You're picking a filesystem to place on one of these "appliances". Do you choose a filesystem like ext2/ext3, which is used by practically every Linux system worldwide, has good stability, and excellent recovery tools? Or do you choose something else?
For these appliances, a different filesystem was used. This filesystem is a fast journaling filesystem, but it has some problems when things go wrong. It doesn't have a real fsck program, it just assumes that it's always good, all the time. So when there is a problem and corruption does occur for whatever reason, finding and repairing that can be difficult.
This brings me to my situation. There was corruption on the root filesystem. There was also a repair tool, on the root filesystem. The repair tool will not execute on a mounted filesystem, not even one mounted read-only. Normally this is fine, boot from external media and repair, but these appliances have no option to boot from external media. There's nowhere for that external media to go.
So, my options are to get a new copy of the filesystem tools (which can allegedly repair a read-only mounted filesystem), or to pull the disks (RAID-1) from the machine, get them mounted in another machine, get the tools on that, get them working properly as a RAID, repair the filesystem, and put them all back into the appliance that contains no user-servicable parts.
I decide to try the newer version of the tools.
Being a rather cautious person, I take an image of the root filesystem first, and ask the new tools what they would do with it.

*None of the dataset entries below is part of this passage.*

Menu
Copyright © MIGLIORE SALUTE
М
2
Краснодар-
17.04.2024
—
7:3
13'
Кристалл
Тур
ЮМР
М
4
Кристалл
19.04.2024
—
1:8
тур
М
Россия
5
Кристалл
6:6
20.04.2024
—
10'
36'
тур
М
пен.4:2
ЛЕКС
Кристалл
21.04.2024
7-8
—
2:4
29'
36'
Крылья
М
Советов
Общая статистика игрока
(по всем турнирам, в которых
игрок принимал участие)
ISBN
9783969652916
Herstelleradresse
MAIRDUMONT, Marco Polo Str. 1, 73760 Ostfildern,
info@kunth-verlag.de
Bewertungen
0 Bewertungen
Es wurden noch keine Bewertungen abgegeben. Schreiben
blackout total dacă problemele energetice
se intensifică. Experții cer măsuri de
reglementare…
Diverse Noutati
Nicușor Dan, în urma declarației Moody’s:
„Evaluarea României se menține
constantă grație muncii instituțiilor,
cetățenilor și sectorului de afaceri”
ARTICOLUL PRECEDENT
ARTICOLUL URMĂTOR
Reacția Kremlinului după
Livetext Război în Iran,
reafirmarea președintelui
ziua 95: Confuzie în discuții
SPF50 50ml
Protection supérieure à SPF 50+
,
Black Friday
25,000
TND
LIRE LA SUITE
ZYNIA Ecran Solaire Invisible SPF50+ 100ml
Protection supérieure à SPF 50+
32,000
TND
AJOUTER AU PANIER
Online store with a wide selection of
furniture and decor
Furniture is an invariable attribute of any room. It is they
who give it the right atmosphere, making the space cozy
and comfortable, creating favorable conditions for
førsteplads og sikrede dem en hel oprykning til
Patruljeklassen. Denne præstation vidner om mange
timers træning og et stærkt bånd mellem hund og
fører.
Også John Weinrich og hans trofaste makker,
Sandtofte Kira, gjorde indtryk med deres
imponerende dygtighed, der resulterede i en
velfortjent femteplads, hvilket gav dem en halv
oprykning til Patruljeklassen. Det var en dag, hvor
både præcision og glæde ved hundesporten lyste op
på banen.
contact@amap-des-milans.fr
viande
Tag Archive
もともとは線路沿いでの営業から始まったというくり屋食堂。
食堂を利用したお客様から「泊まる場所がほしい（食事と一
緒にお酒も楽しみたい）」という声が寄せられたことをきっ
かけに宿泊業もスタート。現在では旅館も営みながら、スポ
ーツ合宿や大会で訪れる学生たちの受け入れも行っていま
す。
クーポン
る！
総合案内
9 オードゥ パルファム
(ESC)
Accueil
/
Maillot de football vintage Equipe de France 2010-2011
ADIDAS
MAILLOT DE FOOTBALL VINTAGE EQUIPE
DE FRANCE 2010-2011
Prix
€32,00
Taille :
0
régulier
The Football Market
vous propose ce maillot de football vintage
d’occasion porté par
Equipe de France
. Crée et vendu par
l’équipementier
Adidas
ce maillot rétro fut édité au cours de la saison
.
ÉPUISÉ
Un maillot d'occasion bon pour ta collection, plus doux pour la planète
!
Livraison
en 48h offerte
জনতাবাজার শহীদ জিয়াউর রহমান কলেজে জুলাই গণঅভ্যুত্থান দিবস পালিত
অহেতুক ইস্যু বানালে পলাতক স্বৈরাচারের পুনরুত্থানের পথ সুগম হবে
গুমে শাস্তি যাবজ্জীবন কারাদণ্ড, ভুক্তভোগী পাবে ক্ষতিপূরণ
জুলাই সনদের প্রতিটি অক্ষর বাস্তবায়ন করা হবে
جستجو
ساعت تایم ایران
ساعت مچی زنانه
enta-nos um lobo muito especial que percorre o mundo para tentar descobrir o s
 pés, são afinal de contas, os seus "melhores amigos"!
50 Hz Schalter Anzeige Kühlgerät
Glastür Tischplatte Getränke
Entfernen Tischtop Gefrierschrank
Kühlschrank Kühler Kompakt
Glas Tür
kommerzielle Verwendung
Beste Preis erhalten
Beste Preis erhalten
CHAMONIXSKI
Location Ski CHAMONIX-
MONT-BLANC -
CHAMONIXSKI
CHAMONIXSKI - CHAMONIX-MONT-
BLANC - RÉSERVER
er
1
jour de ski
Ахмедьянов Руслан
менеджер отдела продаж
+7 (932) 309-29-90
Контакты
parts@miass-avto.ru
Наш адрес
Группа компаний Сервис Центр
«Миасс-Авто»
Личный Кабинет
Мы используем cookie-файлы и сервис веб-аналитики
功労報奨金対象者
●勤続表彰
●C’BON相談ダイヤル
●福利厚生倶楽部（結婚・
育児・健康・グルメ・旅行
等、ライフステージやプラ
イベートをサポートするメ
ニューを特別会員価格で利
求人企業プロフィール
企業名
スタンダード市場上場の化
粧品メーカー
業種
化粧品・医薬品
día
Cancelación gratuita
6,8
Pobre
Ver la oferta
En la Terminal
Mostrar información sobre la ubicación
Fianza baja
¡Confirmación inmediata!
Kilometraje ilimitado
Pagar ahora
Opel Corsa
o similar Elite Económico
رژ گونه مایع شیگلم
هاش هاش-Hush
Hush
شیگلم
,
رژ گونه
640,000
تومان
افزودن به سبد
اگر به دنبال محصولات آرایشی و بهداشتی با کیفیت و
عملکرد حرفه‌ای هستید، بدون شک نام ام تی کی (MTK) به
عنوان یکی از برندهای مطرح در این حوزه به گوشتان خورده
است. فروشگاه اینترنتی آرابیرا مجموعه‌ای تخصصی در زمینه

Well, they'd make some pretty big changes to the superblock that look very suspicious; then they'd tweak a few bitmaps here and there; and then they'd segfault.
Having your filesystem repair tool segfault on step two of seven in the repair process is not a way to fill your system administrator with confidence. It's very, very bad. Some people have nightmares where they're drowning, or speaking naked, or their house burns down. Sysadmins have nightmares that their filesystem tools segfault part-way through changing a filesystem.
Now the tools do say they could potentially segfault if run in no-write mode, since they can't repair the things which later parts of the tools expect to use, but my faith is still quite shaken. Okay, let's try the tools again on the image in write mode...
The tool walks through the image, makes a number of changes, and says all-done. I'm not convinced that relocating the entire superblock to a totally different location was a good idea, so I try to mount the file using a loopback device. No joy here, the kernel on these appliances can't handle a loopback image of more than 2Gb. Welcome to 32-bit limit land.
At this point I'm pretty much decided that running the repair on the real filesystem is a Bad Idea, but I decide to continue a few more tests on my image. I mean, it should contain a perfectly good filesystem now, right? So if I run the repair tools again, it should come up all clean? Wrong!
Running the repair tools again claims there are still errors (different ones, and much less) on the system. It also claims that they're fixed, but running it again reveals the same errors in the same places, right where I feel the superblock should be sitting.
Needless to say, I'm recommending that data and services me migrated off this appliance and the entire thing rebuilt/reinstalled from scratch.
I'm only glad that these machines looks like they're going to be retired before the end of the year, and replaced with new servers running ext2/3, with ports for a keyboard and monitor as well as a serial console, and the most blessed ability to boot into single-user mode.